Exposant ce contexte qui aspire les personnages vers une issue fatale, Ajami
montre que toutes les douleurs se valent. Les Israéliens pouvaient être
maintenus dans le statut de l’opposant et même de l’oppresseur, mais le
film les révèlent comme un autre soi-même, comme Omar, Nasri ou Binj.

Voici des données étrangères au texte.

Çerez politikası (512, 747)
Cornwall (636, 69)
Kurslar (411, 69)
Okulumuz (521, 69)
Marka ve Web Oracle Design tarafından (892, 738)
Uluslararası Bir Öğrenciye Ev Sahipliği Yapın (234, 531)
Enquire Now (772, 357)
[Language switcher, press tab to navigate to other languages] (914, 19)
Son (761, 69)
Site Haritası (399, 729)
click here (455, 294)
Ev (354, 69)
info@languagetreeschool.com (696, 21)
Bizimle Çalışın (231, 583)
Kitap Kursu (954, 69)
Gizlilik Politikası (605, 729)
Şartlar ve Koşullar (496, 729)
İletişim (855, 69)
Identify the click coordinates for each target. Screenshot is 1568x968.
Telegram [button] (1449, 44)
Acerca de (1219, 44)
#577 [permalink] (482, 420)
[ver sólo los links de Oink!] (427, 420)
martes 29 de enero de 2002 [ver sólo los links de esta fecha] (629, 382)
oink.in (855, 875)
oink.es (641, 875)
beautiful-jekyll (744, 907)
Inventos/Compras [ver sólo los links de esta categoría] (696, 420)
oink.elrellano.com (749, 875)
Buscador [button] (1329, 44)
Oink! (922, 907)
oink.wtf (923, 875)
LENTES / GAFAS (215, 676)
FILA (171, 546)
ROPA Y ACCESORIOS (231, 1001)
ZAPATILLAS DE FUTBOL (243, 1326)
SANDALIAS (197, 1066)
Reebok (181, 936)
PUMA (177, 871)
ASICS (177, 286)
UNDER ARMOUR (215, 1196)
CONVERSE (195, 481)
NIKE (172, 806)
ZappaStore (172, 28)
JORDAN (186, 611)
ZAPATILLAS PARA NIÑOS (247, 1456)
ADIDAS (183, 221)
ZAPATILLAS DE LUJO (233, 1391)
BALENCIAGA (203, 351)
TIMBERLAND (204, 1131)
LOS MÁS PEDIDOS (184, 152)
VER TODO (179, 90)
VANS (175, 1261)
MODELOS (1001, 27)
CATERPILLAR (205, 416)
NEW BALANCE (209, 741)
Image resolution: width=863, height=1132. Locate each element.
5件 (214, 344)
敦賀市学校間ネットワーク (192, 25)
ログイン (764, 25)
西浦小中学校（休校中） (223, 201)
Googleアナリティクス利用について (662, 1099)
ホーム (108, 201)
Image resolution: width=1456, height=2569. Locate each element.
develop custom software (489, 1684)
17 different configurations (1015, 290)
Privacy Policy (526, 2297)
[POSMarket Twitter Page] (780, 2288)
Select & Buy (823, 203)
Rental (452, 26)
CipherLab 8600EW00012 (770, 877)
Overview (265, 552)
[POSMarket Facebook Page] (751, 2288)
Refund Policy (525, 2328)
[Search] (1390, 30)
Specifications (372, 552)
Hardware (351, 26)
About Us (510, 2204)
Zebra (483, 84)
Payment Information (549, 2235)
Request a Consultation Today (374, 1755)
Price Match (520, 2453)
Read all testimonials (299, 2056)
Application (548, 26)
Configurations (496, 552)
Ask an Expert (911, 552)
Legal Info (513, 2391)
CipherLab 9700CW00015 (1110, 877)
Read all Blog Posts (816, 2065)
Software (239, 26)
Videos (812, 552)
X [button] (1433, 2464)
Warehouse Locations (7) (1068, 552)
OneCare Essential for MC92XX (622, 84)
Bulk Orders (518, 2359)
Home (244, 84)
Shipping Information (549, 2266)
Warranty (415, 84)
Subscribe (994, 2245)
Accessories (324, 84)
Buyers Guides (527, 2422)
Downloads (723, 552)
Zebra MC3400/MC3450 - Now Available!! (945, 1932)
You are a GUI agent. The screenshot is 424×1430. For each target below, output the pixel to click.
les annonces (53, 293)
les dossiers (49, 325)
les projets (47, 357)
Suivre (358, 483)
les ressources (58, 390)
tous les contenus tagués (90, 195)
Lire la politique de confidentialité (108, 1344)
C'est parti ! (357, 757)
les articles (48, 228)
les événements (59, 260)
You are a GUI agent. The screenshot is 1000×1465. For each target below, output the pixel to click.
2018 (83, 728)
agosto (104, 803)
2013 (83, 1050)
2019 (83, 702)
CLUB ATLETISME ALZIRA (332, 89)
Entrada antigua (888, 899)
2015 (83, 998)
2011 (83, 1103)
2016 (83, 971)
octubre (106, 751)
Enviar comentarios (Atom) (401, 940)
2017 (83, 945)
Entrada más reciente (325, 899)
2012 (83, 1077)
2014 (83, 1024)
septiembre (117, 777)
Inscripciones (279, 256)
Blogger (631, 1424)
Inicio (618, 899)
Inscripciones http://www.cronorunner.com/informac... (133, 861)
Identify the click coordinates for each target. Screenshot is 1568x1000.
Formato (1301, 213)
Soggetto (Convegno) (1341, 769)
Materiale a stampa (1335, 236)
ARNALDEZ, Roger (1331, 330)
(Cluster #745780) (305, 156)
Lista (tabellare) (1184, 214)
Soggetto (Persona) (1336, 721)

L’accablement de la famille juive du policier Dando devant la
disparition, puis la confirmation de la mort du plus jeune de ses fils
n’est pas moins digne de compassion que celle d’Omar après la mort de
son jeune frère, Nasri. Le film décrit de scène en scène, d’un
personnage à l’autre les mêmes angoisses, les mêmes détresses. En
stimulant sans exclusive la compassion du spectateur, il appelle
celui-ci à dépasser ses a priori, à regarder l’autre avec une
sensibilité bienveillante. Un autre qui ne sera pas le même pour tous
les spectateurs : tantôt arabe, tantôt juif, tantôt musulman, tantôt
chrétien.
Une construction pédagogique du récit
Il
n’est pas indifférent que le film débute sur l’assassinat d’un jeune
adolescent pris par les tueurs pour un autre et s’achève par la mort
d’un enfant, jusque-là présenté comme le narrateur du récit. Il
affirmait dans ce rôle avoir la prescience de l’imminence d’une tragédie
et c’est au final lui-même qui en est la victime. Ce choix conjugue la
condition de victime à l’innocence. C’est un contexte destructeur sur
lequel les hommes n’ont plus prise qui les mène à la mort.
Le
montage du film ne se résume pas ici à un assemblage intelligible des
plans et des séquences. Ainsi ne faut-il pas interpréter comme un
enchaînement à intention esthétique ou visant la fluidité des
transitions le raccord image entre le coup de feu clôturant la séance de
tir au pistolet dans le terrain vague et l’envol des oiseaux dans un
autre lieu, mais bien comme une indication de l’imbrication étroite des
espaces sur ce territoire : ce qui est fait ici a un effet ailleurs. Le
montage participe aussi à conduire le spectateur à une remise en
question de ses a priori, à une révision de sa perception première des
événements relatés.
Ajami
ne repose pas en effet sur une construction linéaire. Les péripéties du
récit se succèdent dans un ordre que le spectateur est fondé à
considérer dans un premier temps comme chronologique - même si la
succession des séquences recourt à l’ellipse -, alors qu’il ne l’est
pas. Dans un second temps, des éléments d’information supplémentaires
lui sont fournis qui l’obligent à réviser son appréhension première des
faits présentés, à comprendre que la vérité n’est pas là où il la
supposait, c'est-à-dire à constater son erreur. Pour restituer
l’intégralité des faits, le film utilise un instrument : le flash-back.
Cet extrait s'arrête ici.